In 2011, Justin Elsey, founder and managing director of Asiga, launched the world's first LED-based digital light processing (DLP) 3D printer. Notably, Asiga's Max UV printer, designed and manufactured in Sydney, offers incredible precision and reliability that has made it a popular choice among dental labs worldwide. This is an Australian-engineered product operating at the heart of one of Australia's most advanced dental practices.
The Asiga Max UV: Precision Benchmark for Dental Models
The MAX UV is the industry benchmark for precision dental 3D printing. Its technical specifications explain why.
The Asiga MAX is a high-accuracy DLP 3D printer designed with an emphasis on accuracy, precision, and surface quality, with 62μm HD print precision optimised for a variety of precise applications including dental.
The key to this consistency is Asiga's proprietary Smart Positioning System. Asiga's SPS™ technology provides platform positioning feedback, ensuring the build platform is where it needs to be for every layer — this is the part that makes Asiga so unique and guarantees Z height precision. The printer also incorporates automatic quality monitoring: it has sensors that can detect debris in the resin tank during printing, pausing the print and therefore reducing the risk of FEP damage and perforation.
The light source choice matters too. The 385nm light source cures faster at deeper UV wavelengths, reducing XY scattering and over-cure — the result is sharper detail definition, accuracy, production reliability, and the ability to process water-clear materials.
The Asiga Pro Max 4K: High-Volume Production Capacity
For larger-volume fabrication runs — multiple surgical guides, full-arch orthodontic models, or batch production of night guards — Smile Solutions' in-house laboratory operates the Asiga Pro Max 4K. The PRO 4K combines the latest 4K imaging technology with Asiga's well-proven Smart Positioning System (SPS™) to produce a build volume 3× larger than desktop 3D printers, with precision, reliability, speed, and an Open Material System as standard — and it incorporates pixel shifting technology to increase part accuracy and surface definition without affecting printing time.

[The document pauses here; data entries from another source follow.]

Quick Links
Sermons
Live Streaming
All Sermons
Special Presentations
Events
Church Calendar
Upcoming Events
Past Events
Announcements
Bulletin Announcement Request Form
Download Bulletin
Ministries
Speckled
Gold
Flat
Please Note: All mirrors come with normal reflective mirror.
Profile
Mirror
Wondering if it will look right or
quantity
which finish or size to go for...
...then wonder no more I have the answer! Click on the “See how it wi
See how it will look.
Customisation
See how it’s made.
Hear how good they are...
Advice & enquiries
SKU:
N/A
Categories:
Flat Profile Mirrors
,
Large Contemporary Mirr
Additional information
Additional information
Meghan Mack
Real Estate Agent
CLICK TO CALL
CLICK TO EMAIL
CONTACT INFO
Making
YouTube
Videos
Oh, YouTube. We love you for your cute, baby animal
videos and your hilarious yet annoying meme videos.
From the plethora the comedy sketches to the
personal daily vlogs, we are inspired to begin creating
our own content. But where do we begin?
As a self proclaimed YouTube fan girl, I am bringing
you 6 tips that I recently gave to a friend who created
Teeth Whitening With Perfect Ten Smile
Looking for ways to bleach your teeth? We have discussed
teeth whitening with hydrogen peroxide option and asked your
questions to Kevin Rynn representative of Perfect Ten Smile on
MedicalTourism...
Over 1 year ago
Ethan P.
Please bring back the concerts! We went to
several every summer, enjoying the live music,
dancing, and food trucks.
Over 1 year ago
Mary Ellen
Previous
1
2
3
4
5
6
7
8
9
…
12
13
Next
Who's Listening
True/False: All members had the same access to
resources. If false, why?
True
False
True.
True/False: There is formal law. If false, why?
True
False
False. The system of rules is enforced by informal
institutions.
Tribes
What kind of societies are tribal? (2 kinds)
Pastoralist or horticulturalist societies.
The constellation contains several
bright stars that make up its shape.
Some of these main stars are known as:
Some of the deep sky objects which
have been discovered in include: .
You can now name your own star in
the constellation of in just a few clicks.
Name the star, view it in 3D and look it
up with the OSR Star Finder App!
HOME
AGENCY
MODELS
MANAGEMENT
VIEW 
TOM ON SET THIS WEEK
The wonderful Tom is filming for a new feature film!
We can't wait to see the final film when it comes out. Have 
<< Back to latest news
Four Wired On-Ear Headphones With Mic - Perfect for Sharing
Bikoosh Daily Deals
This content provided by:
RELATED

The Asiga PRO 4K uses the latest DLP imaging technology to achieve the largest print envelope in the Asiga range, and is a floor-standing large format 3D printer — meaning Smile Solutions can produce multiple complex cases simultaneously rather than sequentially.
Open Material Architecture: Clinical Flexibility at Scale
One of the most clinically significant features of the Asiga platform is its open material system. Asiga offers the widest choice of materials on the market with unlimited and unrestricted access to many industry-leading materials for a variety of applications, and its Open Material Architecture future-proofs the business by keeping it up-to-date with the latest validated 3D print materials.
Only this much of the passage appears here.